## What you have to do
Filter the entries below down to the lines that hold "Průsmyk".

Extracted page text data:
================

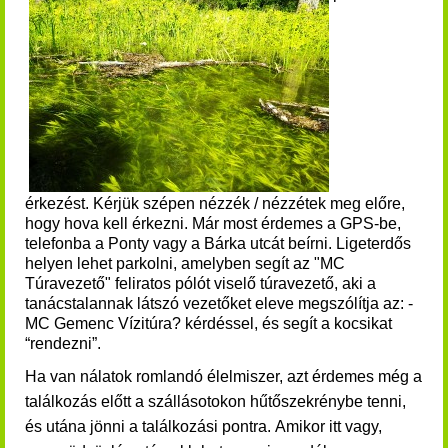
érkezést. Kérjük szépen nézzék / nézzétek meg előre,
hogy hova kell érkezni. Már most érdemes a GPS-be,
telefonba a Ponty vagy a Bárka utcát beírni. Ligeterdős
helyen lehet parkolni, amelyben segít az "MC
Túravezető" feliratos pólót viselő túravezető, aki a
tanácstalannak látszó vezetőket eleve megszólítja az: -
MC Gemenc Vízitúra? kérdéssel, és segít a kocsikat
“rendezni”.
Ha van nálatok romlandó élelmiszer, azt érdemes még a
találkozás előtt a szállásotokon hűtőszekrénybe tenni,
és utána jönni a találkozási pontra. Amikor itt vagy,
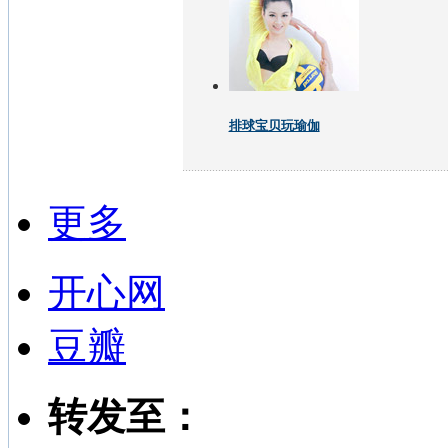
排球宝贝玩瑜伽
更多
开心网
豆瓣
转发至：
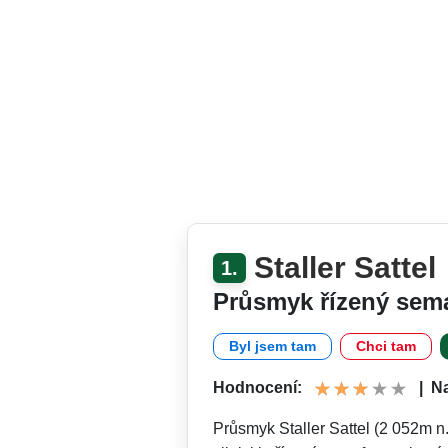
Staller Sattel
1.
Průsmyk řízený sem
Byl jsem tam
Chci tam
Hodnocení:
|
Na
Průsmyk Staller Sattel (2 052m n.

================

## Finished exercise
Průsmyk řízený sem
Průsmyk Staller Sattel (2 052m n.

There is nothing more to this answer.